Non-executive directors of West Bromwich Building Society face being asked why they have not been held accountable for the crisis that brought the 160-year-old institution close to collapse.
At least one director plans holding the full board to account at next week’s annual general meeting. Former chief executive Stephen Karle was paid compensation of £520,600 on top of a salary package of £166,000 when he resigned suddenly last October. Mr Michael Price, of Bromsgrove, believes, however, that Mr Karle looks to have shouldered the whole blame for the bad debts incurred on under-performing commercial loans that left the society losing £48.8 million in the year to March 31.
“It is more likely that after only two years in that position (the previous incumbent having conveniently retired on a generous pension) he was made scapegoat for a decade of imprudent lending, chasing after growth and market share pursued by the whole board,” Mr Price said in an e-mail to the Birmingham Post.
“I drew the attention of the board to the likely results of these policies at the annual general meeting five years ago but this warning went unheeded. It appears that only executive directors have been made to suffer the consequences of these lending policies which were approved by the whole board. Not one single non-executive director has stepped forward to accept joint and several responsibility for this debacle nor even apologised for it. It might be inferred that directors think they need only to rubber-stamp executive proposals to justify taking fees totalling £338,000 between them last year.”
The AGM will be staged at the Bescot Stadium in Walsall at 2pm on July 29.
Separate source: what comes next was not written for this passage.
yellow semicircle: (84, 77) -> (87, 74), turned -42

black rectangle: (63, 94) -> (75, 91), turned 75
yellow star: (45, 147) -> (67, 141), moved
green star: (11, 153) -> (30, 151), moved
The society is expected to return to profit after securing a £182.5 million debt-for-equity swap that chief executive Robert Sharpe had given it one of the best solvency ratios in the sector and ensured its future as an independent organisation. The deal marked the first use of profit participating deferred shares (PPDS) which bondholders accepted in exchange for giving up interest payments. However, the new shares have diluted members’ interests by giving outside shareholders a call on profits for the first time by a mutual.
Also, holders of the West Brom’s stock market-traded permanent interest-bearing shares have threatened to take legal action after it emerged their payments had been slashed as part of the equity-for-debt deal.
Meanwhile, the society is closing its final salary pension scheme to existing members in a cost-cutting move.